Campus News

New consulting group can help scientists with research projects

Kissinger
Jessica Kissinger is a UGA professor of genetics

The massive amounts of information churned out by new data sequencing technologies are a mixed blessing. While they hold promise for new understanding of biological systems, they have created their own set of challenges for researchers: how to move, store, share and analyze them.  

Now, with help from UGA’s new Quantitative Biology Consulting Group, scientists tackling -complex biological problems have assistance not only in designing their experiments but also in sequencing, processing, analyzing and storing their data.  

Researchers can take advantage of any or all of the services offered by a team of consultants—the Statistical Consulting Center, the Biostatics Consulting Service, the Georgia Genomics Facility, the Institute of Bioinformatics and the Georgia Advanced Computing Resource Center—all without becoming experts in computational and statistical sciences. Moreover, the first consultation with the team is free.

UGA faculty conduct big data and bioinformatics research in a range of disciplines, according to Jessica Kissinger, professor of genetics in the Franklin College of Arts and Sciences and director of the Institute of Bioinformatics.

“Crop genomics, biofuels, cancer, ecology, human health, development and infectious diseases—there are UGA faculty generating data in all of these areas,” she said.  

QBCG is Kissinger’s brainchild, born of the recognition that researchers with masses of sequencing data know what they want to do with the data, but not necessarily how to do it. She assembled a team of consultants to offer researchers assistance with experimental design, sequence data generation, data processing, analysis, computational resources and data storage.

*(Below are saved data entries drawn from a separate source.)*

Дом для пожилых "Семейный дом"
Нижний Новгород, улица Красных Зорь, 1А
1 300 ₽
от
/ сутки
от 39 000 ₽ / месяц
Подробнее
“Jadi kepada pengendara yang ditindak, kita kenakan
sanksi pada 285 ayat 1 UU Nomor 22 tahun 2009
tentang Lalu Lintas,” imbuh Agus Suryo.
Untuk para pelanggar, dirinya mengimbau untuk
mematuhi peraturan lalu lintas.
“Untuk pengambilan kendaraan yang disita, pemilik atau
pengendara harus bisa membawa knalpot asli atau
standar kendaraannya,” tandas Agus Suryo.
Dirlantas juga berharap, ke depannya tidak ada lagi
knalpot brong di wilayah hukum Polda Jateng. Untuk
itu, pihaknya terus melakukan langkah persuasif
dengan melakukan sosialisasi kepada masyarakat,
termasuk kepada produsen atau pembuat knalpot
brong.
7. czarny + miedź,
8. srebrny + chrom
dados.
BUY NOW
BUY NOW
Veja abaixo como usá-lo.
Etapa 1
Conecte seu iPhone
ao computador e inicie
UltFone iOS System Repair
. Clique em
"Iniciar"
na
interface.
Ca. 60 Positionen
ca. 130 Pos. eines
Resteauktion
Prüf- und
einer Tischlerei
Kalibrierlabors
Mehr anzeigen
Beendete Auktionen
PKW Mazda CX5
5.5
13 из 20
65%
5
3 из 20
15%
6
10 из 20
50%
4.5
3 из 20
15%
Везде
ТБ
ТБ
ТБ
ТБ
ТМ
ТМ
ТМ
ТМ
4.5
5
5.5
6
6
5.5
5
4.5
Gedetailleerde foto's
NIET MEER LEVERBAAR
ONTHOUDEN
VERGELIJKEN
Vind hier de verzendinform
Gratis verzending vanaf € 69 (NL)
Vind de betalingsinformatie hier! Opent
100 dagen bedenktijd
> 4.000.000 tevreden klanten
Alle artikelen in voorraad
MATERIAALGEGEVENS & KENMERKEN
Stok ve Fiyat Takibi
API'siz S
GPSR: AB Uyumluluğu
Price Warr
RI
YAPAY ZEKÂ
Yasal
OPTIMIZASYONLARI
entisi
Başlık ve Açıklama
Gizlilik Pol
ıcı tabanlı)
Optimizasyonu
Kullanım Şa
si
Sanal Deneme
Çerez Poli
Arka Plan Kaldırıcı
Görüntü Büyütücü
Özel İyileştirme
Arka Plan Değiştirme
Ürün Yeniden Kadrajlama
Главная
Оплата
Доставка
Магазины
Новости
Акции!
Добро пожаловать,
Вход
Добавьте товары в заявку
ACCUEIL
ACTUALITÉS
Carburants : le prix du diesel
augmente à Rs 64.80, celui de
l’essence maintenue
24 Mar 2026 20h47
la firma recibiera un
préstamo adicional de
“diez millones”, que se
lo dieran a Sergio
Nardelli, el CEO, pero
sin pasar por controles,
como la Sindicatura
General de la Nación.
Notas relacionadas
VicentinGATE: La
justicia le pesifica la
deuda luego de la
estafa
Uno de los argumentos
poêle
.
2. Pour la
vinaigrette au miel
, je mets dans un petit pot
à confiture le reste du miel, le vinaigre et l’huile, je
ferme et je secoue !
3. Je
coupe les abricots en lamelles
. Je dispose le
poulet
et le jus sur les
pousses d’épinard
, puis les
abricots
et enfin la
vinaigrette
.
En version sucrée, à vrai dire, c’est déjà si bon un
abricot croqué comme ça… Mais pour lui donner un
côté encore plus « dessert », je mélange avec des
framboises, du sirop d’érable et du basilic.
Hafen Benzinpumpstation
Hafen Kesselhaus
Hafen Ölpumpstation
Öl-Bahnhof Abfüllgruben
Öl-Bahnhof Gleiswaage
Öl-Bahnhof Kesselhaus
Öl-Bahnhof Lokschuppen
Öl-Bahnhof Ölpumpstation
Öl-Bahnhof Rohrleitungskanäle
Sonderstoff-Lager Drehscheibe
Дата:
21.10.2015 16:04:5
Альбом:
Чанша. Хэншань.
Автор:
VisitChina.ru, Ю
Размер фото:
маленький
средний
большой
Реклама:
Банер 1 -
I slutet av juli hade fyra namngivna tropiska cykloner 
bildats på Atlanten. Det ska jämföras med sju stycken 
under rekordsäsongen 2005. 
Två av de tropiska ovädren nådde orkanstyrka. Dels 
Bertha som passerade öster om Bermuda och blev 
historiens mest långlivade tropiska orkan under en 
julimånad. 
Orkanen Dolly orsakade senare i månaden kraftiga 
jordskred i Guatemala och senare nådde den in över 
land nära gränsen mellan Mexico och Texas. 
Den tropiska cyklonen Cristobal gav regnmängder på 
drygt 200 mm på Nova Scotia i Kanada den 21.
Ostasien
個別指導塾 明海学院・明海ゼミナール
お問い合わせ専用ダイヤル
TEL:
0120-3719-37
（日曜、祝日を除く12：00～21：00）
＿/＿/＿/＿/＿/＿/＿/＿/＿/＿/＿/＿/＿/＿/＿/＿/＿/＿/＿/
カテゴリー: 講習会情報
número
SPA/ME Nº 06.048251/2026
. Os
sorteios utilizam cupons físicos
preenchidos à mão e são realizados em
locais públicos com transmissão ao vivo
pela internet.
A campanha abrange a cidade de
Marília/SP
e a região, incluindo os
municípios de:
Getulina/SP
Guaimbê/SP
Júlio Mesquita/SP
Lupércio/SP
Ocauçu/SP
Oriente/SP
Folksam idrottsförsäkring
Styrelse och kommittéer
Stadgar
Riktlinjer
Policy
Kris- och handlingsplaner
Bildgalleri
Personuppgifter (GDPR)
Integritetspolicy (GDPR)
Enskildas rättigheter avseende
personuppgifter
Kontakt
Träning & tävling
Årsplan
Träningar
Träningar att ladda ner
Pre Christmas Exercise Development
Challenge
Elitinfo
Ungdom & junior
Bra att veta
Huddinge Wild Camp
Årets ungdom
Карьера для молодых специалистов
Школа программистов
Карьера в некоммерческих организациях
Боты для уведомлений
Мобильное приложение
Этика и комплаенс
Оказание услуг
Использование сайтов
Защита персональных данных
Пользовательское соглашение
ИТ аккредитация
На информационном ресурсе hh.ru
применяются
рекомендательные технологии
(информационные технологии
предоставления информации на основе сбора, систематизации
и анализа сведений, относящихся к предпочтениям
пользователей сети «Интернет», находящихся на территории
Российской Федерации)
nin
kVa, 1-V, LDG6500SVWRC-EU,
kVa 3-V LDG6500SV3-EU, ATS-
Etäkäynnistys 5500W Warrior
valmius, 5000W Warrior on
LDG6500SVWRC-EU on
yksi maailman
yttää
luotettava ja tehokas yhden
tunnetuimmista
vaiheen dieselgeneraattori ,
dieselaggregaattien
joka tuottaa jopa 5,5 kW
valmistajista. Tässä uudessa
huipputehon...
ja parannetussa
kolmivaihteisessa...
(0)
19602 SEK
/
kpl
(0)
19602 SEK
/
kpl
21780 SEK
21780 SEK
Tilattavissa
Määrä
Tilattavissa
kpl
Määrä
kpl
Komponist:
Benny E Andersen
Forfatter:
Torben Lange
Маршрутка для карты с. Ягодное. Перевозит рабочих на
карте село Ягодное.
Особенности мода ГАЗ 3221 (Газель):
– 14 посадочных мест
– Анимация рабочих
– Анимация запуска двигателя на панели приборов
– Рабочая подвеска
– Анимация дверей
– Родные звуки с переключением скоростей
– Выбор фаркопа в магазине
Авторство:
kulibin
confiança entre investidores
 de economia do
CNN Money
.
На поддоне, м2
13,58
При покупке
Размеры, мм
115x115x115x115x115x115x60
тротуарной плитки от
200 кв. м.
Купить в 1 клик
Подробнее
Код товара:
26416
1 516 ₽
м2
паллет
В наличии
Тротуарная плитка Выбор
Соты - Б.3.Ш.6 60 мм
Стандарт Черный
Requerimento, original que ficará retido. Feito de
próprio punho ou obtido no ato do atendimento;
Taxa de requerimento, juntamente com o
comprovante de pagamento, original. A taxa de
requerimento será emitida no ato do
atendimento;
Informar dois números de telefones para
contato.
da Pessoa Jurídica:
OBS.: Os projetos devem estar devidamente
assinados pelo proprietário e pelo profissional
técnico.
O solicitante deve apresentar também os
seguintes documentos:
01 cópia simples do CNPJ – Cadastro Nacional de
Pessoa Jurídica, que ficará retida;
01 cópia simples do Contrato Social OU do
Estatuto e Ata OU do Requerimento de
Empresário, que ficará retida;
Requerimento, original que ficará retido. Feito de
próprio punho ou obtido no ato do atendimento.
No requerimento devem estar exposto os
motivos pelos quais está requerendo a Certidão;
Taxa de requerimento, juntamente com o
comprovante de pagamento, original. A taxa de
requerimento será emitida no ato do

The QBCG consulting team can provide pre-proposal consulting on design for big, biologically, statistically and computationally challenging projects, as well as post-award data analysis.

QBCG also can “fill in the gaps” in a researcher’s knowledge of data analysis and experimental design with new technologies, while saving researchers time and reducing costs, said Raj Ayyampalayam, a QBCG consultant and research scientist with the IOB and the Georgia Genomics Facility.

“Data-intensive projects require enormous amounts of time,” he said. 

For principal investigators, postdocs and graduate students who want to increase their bioinformatics knowledge, QBCG and IOB co-host popular “brown bag bioinformatics” that introduce attendees to bioinformatics in simple, layman’s terms.

Previous topics include UGA computational and storage resources, how to access UGA’s Georgia Advanced Computing Research Center, and tips and tricks for using GACRC. Researchers on satellite campuses can join the tutorials via videoconferencing, and material is archived on the QBCG website.